APC's strategic priorities – 2009-2012

By APC Publisher: APC     MONTEVIDEO,

APC members debate APC's strategic priorities for 2009-12APC members debate APC’s strategic priorities for 2009-12Founded in 1990, the Association for Progressive Communications (APC) is an international network and non-profit organisation that wants everyone to have easy, affordable and equal access to information and communications technologies (ICTs) like the internet and mobile phones to improve their lives.

Given our traditional alliances with human rights, environmental and women’s rights movements, we are especially interested in ensuring that the people who are actively trying to make the world a more just and equitable place (often called “civil society” or the third sector) are able to use the internet as effectively as possible to do their important work.

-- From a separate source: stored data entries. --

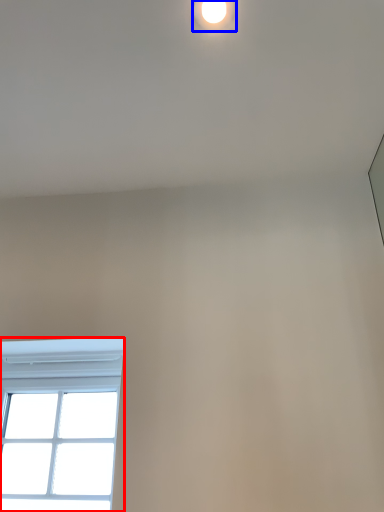 Question: Which of the following is the closest to the observer, window (highlighted by a red box) or droplight (highlighted by a blue box)?

Choices:
 (A) window
 (B) droplight

Answer: (B) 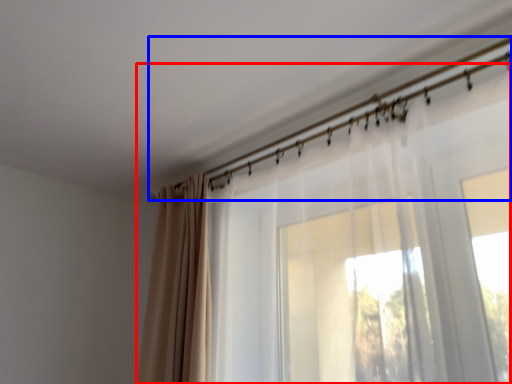 Question: Which object is closer to the camera taking this photo, curtain (highlighted by a red box) or clothesline (highlighted by a blue box)?

Choices:
 (A) curtain
 (B) clothesline

Answer: (A) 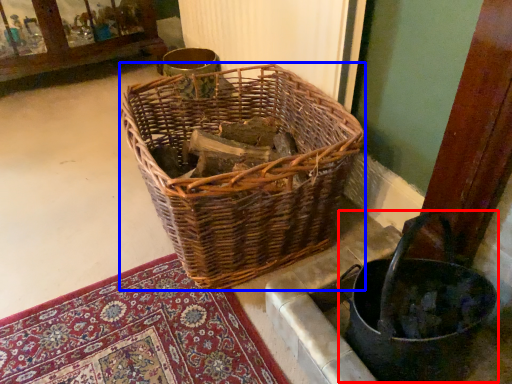 Question: Which of the following is the closest to the observer, basket container (highlighted by a red box) or picnic basket (highlighted by a blue box)?

Choices:
 (A) basket container
 (B) picnic basket

Answer: (A) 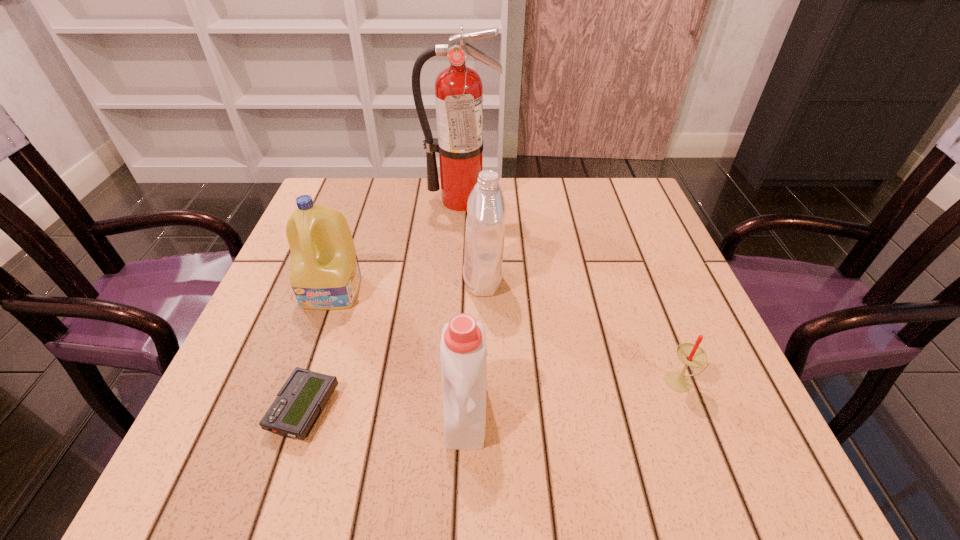 Image resolution: width=960 pixels, height=540 pixels. In order to click on fire extinguisher in this screenshot , I will do `click(458, 89)`.

Where is `the farthest object`? the farthest object is located at coordinates (458, 89).

The height and width of the screenshot is (540, 960). Identify the location of the leftmost detergent. (324, 271).

Identify the location of the nearest detergent. (463, 354).

You are a GUI agent. You are given a task and a screenshot of the screen. Output one action in this format:
    pyautogui.click(x=<x>, y=<y>)
    Task: Click on the fifth tallest object
    
    Given the screenshot: What is the action you would take?
    pyautogui.click(x=690, y=354)

I want to click on candle, so click(690, 354).

At what (x,y) coordinates should I click in order to perform the action: click on beeper. Please return your answer as a coordinate pair (x, y). This screenshot has width=960, height=540. Looking at the image, I should click on pos(298,405).

At what (x,y) coordinates should I click in order to perform the action: click on free space located 0.130m on the nozzle side of the farthest object. Please return your answer as a coordinate pair (x, y). The height and width of the screenshot is (540, 960). Looking at the image, I should click on (458, 244).

Find the location of a particular element. The image size is (960, 540). vacant space situated 0.300m on the label of the leftmost detergent is located at coordinates (276, 458).

The image size is (960, 540). What are the coordinates of `vacant space located 0.350m on the back of the rightmost object` in the screenshot? It's located at (629, 246). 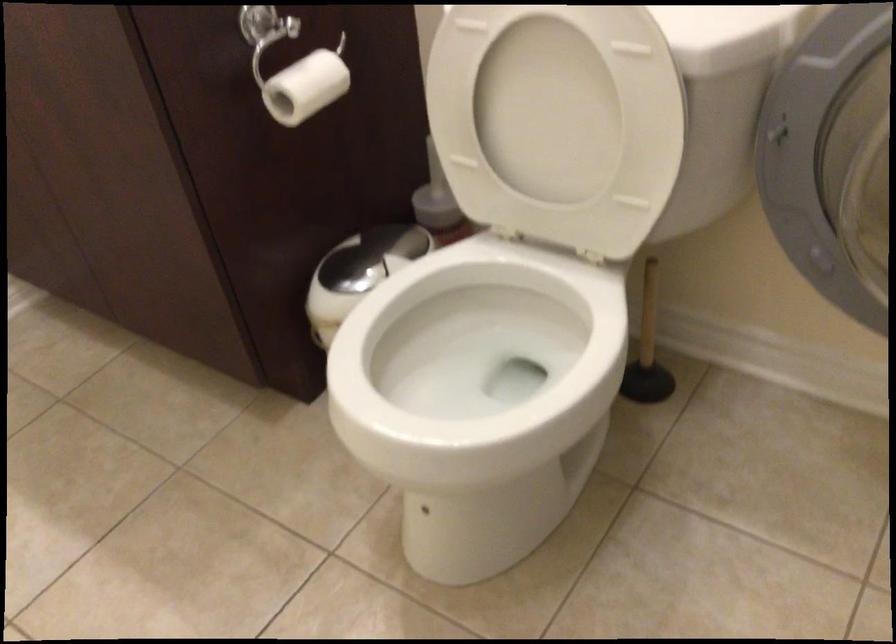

APC is both a network and an organisation. APC members are organisations that share the same vision, and the majority are based in the global south. Every five years, APC members meet to set the organisation’s strategic priorities for the next five years.

In late 2007, APC members from almost forty countries and five continents met to define the strategic priorities for APC until 2012.

They assessed the current context faced by APC and civil society organisations using internet and other ICTs for social change. They considered trends in accessing the internet – including the role of mobile telephony in democratising access -, in internet and information policy and regulation and in social networking and media. They also looked at other factors like climate change, which will have a huge impact on people’s lives and livelihoods in the coming years.

Discussions focused on the relationships between people, technology, the internet, environmental sustainability and the state of governance, public participation and transparency and how technology can be used to improve accountability.

After several days of deliberation, APC members identified six issues as the key strategic areas that APC must tackle in the next five years to ensure that the internet remains free and open, and that more and more people can connect to it and use it to improve their lives and create a more just world.

APC’s strategic priorities for 2009-12

1. Affordable internet access for all
APC believes the internet is a global public good that has become essential to meeting most people’s daily information and communication needs. Millions of people still do not have sufficient, affordable and reliable internet access. APC will continue to campaign to lower the price of internet connectivity, especially broadband, with a specific emphasis on Africa and Latin America. APC will also respond to the immense opportunity presented by mobile telephony as a means of accessing the internet. APC will advocate for policies that ensure openness, from open standards, to open content and freedom from censorship and surveillance. APC has traditionally worked with social change organisations. APC will continue to open policy spaces for these groups, ensuring that their voices and concerns are taken into account by policy-makers.

2. Creative engagement with strategic technologies
APC has assisted civil society groups’ work online since 1990. APC has a critical and hands-on approach to technologies and adopted a pro-free software policy in 1998. As new tools emerge, APC will work creatively with them to see how they can strengthen networking for social justice, and compare them to the old tools for effectiveness and appropriateness for users, especially those in developing contexts. Internet is APC’s primary area however, with more people interacting with the internet through mobile phones, APC will engage areas of convergence.

3. Making ICTs work for a sustainable environment
Many of APC’s founding and current members emerged from the green movement. APC will raise awareness of the environmental cost of the production, use and disposal of ICTs and promote policies and projects that use sustainable consumption models. In a world increasingly affected by climate change, we will support the use of ICTs to help people whose lives and livelihoods are under threat adapt to and mitigate the effects of climate change. As an ICT-focused network, we will reduce our own carbon footprint.

4. Strengthening the “information commons”
Access to information and knowledge is essential for development and change. The internet is an opportunity for maximising access to information, and for building and sharing an information commons (an open online space which is collectively built and where information and knowledge is freely shared). APC will raise awareness of the importance of an information commons – including adopting open licenses and free and open source software – particularly with policy makers, civil society and the ICT industry and work towards expanding it.

5. Securing and defending internet rights
APC has a vision of a world where “all people have easy and affordable access to a free and open internet to improve their lives and create a more just world”. Inspired by this, APC wrote a ground-breaking internet rights charter back in 2001, since revised and translated into twenty languages. APC will encourage policy makers, civil society groups and the technical communities it works with to defend the internet as a global public good and include internet rights as an integral part of any policy discussion.

6. Improving governance, including the governance of the internet
The internet is used by civil society, communities and individuals as a powerful and effective tool for more transparent and participatory governance, and for holding governments accountable. APC will investigate good practices and apply them to further improve and maintain new models of governance, particularly of the internet.

Crosscutting goals

We will also measure our success over the next years in these two crosscuts and apply them in our work in each of the priorities above.

Gender equality and women’s empowerment: With an emphasis on integrating gender equality in information society policy and practice and building leadership and capacity within the women’s movement to use ICTs effectively in order to eliminate discrimination against women and promote empowerment.

“Openness”: With an emphasis on promoting open content and alternative licensing of content, freedom of expression and information, open access to infrastructure, information, and policy processes and free and open source software.